* **YOUR GOAL**
Every record needs to come back as written, except for the pictures.
————————
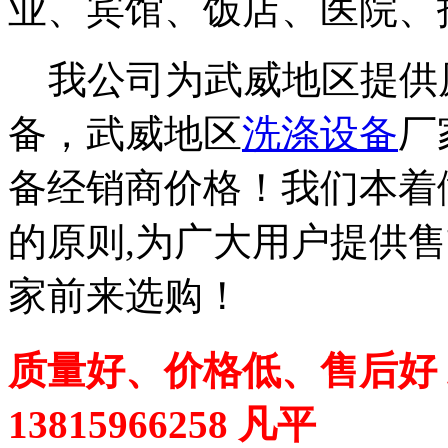
业、宾馆、饭店、医院、
我公司为武威地区提供
备，武威地区
洗涤设备
厂
备经销商价格！我们本着
的原则,为广大用户提供
家前来选购！
质量好、价格低、售后好
13815966258 凡平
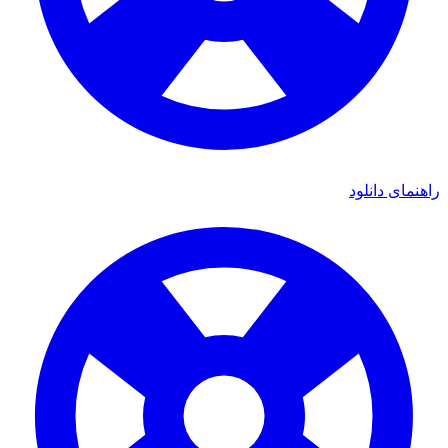
راهنمای دانلود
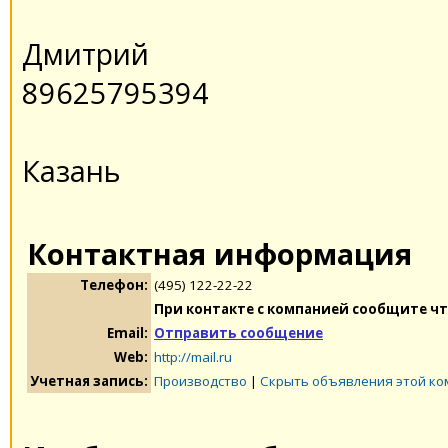
Дмитрий
89625795394
Казань
Контактная информация
Телефон:
(495) 122-22-22
При контакте с компанией сообщите чт
Email:
Отправить сообщение
Web:
http://mail.ru
Учетная запись:
Производство
|
Скрыть объявления этой к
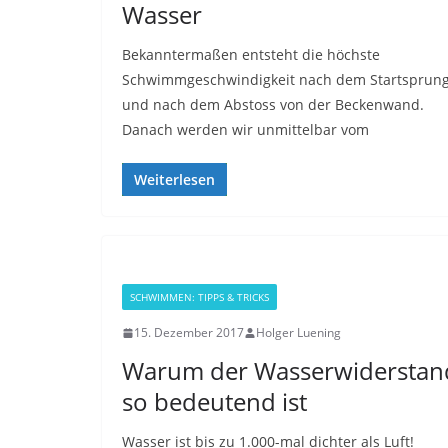
Wasser
Bekanntermaßen entsteht die höchste
Schwimmgeschwindigkeit nach dem Startsprun
und nach dem Abstoss von der Beckenwand.
Danach werden wir unmittelbar vom
Weiterlesen
SCHWIMMEN: TIPPS & TRICKS
15. Dezember 2017
Holger Luening
Warum der Wasserwiderstan
so bedeutend ist
Wasser ist bis zu 1.000-mal dichter als Luft!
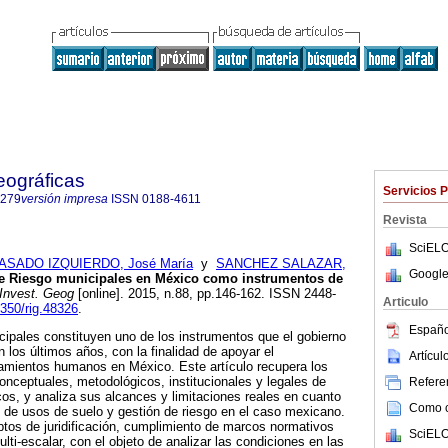
eográficas
Servicios 
7279
versión impresa
ISSN
0188-4611
Revista
SciELO
ASADO IZQUIERDO, José María
y
SANCHEZ SALAZAR,
Google
e Riesgo municipales en México como instrumentos de
Invest. Geog
[online]. 2015, n.88, pp.146-162. ISSN 2448-
Articulo
4350/rig.48326
.
Españo
ipales constituyen uno de los instrumentos que el gobierno
 los últimos años, con la finalidad de apoyar el
Artícu
amientos humanos en México. Este artículo recupera los
onceptuales, metodológicos, institucionales y legales de
Referen
cos, y analiza sus alcances y limitaciones reales en cuanto
Como ci
 de usos de suelo y gestión de riesgo en el caso mexicano.
eptos de juridificación, cumplimiento de marcos normativos
SciELO
lti-escalar, con el objeto de analizar las condiciones en las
————————
* **PROBLEM SOLUTION**
业、宾馆、饭店、医院、
我公司为武威地区提供
备，武威地区
洗涤设备
厂
备经销商价格！我们本着
的原则,为广大用户提供
家前来选购！
质量好、价格低、售后好
13815966258 凡平
راهنمای دانلود
Дмитрий
89625795394
Казань
Контактная информация
Телефон:
(495) 122-22-22
При контакте с компанией сообщите чт
Email:
Отправить сообщение
Web:
http://mail.ru
Учетная запись:
Производство
|
Скрыть объявления этой к
Wasser
Bekanntermaßen entsteht die höchste
Schwimmgeschwindigkeit nach dem Startsprun
und nach dem Abstoss von der Beckenwand.
Danach werden wir unmittelbar vom
Weiterlesen
SCHWIMMEN: TIPPS & TRICKS
15. Dezember 2017
Holger Luening
Warum der Wasserwiderstan
so bedeutend ist
Wasser ist bis zu 1.000-mal dichter als Luft!
eográficas
Servicios 
7279
versión impresa
ISSN
0188-4611
Revista
SciELO
ASADO IZQUIERDO, José María
y
SANCHEZ SALAZAR,
Google
e Riesgo municipales en México como instrumentos de
Invest. Geog
[online]. 2015, n.88, pp.146-162. ISSN 2448-
Articulo
4350/rig.48326
.
Españo
ipales constituyen uno de los instrumentos que el gobierno
 los últimos años, con la finalidad de apoyar el
Artícu
amientos humanos en México. Este artículo recupera los
onceptuales, metodológicos, institucionales y legales de
Referen
cos, y analiza sus alcances y limitaciones reales en cuanto
Como ci
 de usos de suelo y gestión de riesgo en el caso mexicano.
eptos de juridificación, cumplimiento de marcos normativos
SciELO
lti-escalar, con el objeto de analizar las condiciones en las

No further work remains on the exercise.